[Opening Study material section]
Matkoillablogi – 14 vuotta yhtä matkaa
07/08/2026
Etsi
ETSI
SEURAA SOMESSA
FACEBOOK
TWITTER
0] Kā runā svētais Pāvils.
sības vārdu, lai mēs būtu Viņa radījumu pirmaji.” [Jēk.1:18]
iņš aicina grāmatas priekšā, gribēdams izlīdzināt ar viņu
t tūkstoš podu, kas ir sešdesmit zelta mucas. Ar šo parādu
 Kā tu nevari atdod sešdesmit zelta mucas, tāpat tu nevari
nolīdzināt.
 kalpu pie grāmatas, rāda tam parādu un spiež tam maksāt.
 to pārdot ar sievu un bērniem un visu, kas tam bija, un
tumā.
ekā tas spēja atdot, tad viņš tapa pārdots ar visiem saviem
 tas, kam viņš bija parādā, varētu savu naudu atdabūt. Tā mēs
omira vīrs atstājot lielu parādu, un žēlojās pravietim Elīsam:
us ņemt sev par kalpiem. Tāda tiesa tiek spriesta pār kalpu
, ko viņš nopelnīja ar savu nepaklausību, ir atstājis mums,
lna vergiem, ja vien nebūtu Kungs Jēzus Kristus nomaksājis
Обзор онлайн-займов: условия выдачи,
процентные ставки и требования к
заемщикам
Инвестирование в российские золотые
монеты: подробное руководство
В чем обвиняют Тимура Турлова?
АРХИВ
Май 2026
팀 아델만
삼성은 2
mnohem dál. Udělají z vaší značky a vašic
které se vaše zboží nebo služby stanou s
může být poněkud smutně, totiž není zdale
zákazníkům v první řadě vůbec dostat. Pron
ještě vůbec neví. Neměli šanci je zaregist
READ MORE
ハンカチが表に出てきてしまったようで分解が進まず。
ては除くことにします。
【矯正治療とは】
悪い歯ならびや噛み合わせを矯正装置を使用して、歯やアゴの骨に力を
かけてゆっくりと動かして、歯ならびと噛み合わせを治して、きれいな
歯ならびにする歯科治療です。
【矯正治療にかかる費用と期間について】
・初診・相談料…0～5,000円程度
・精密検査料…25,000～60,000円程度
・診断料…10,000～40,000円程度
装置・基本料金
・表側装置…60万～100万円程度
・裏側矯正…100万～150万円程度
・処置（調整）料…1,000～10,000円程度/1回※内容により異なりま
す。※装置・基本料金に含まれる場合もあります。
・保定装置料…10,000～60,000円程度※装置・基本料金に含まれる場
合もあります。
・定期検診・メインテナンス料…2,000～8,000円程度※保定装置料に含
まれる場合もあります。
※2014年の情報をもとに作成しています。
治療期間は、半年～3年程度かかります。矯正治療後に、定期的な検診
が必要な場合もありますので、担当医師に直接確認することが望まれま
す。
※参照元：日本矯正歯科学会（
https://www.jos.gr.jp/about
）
[Closing Study material section]
Instructions for the task: Once you have read the records above, please copy them out exactly.

Answer:
Matkoillablogi – 14 vuotta yhtä matkaa
07/08/2026
Etsi
ETSI
SEURAA SOMESSA
FACEBOOK
TWITTER
0] Kā runā svētais Pāvils.
sības vārdu, lai mēs būtu Viņa radījumu pirmaji.” [Jēk.1:18]
iņš aicina grāmatas priekšā, gribēdams izlīdzināt ar viņu
t tūkstoš podu, kas ir sešdesmit zelta mucas. Ar šo parādu
 Kā tu nevari atdod sešdesmit zelta mucas, tāpat tu nevari
nolīdzināt.
 kalpu pie grāmatas, rāda tam parādu un spiež tam maksāt.
 to pārdot ar sievu un bērniem un visu, kas tam bija, un
tumā.
ekā tas spēja atdot, tad viņš tapa pārdots ar visiem saviem
 tas, kam viņš bija parādā, varētu savu naudu atdabūt. Tā mēs
omira vīrs atstājot lielu parādu, un žēlojās pravietim Elīsam:
us ņemt sev par kalpiem. Tāda tiesa tiek spriesta pār kalpu
, ko viņš nopelnīja ar savu nepaklausību, ir atstājis mums,
lna vergiem, ja vien nebūtu Kungs Jēzus Kristus nomaksājis
Обзор онлайн-займов: условия выдачи,
процентные ставки и требования к
заемщикам
Инвестирование в российские золотые
монеты: подробное руководство
В чем обвиняют Тимура Турлова?
АРХИВ
Май 2026
팀 아델만
삼성은 2
mnohem dál. Udělají z vaší značky a vašic
které se vaše zboží nebo služby stanou s
může být poněkud smutně, totiž není zdale
zákazníkům v první řadě vůbec dostat. Pron
ještě vůbec neví. Neměli šanci je zaregist
READ MORE
ハンカチが表に出てきてしまったようで分解が進まず。
ては除くことにします。
【矯正治療とは】
悪い歯ならびや噛み合わせを矯正装置を使用して、歯やアゴの骨に力を
かけてゆっくりと動かして、歯ならびと噛み合わせを治して、きれいな
歯ならびにする歯科治療です。
【矯正治療にかかる費用と期間について】
・初診・相談料…0～5,000円程度
・精密検査料…25,000～60,000円程度
・診断料…10,000～40,000円程度
装置・基本料金
・表側装置…60万～100万円程度
・裏側矯正…100万～150万円程度
・処置（調整）料…1,000～10,000円程度/1回※内容により異なりま
す。※装置・基本料金に含まれる場合もあります。
・保定装置料…10,000～60,000円程度※装置・基本料金に含まれる場
合もあります。
・定期検診・メインテナンス料…2,000～8,000円程度※保定装置料に含
まれる場合もあります。
※2014年の情報をもとに作成しています。
治療期間は、半年～3年程度かかります。矯正治療後に、定期的な検診
が必要な場合もありますので、担当医師に直接確認することが望まれま
す。
※参照元：日本矯正歯科学会（
https://www.jos.gr.jp/about
）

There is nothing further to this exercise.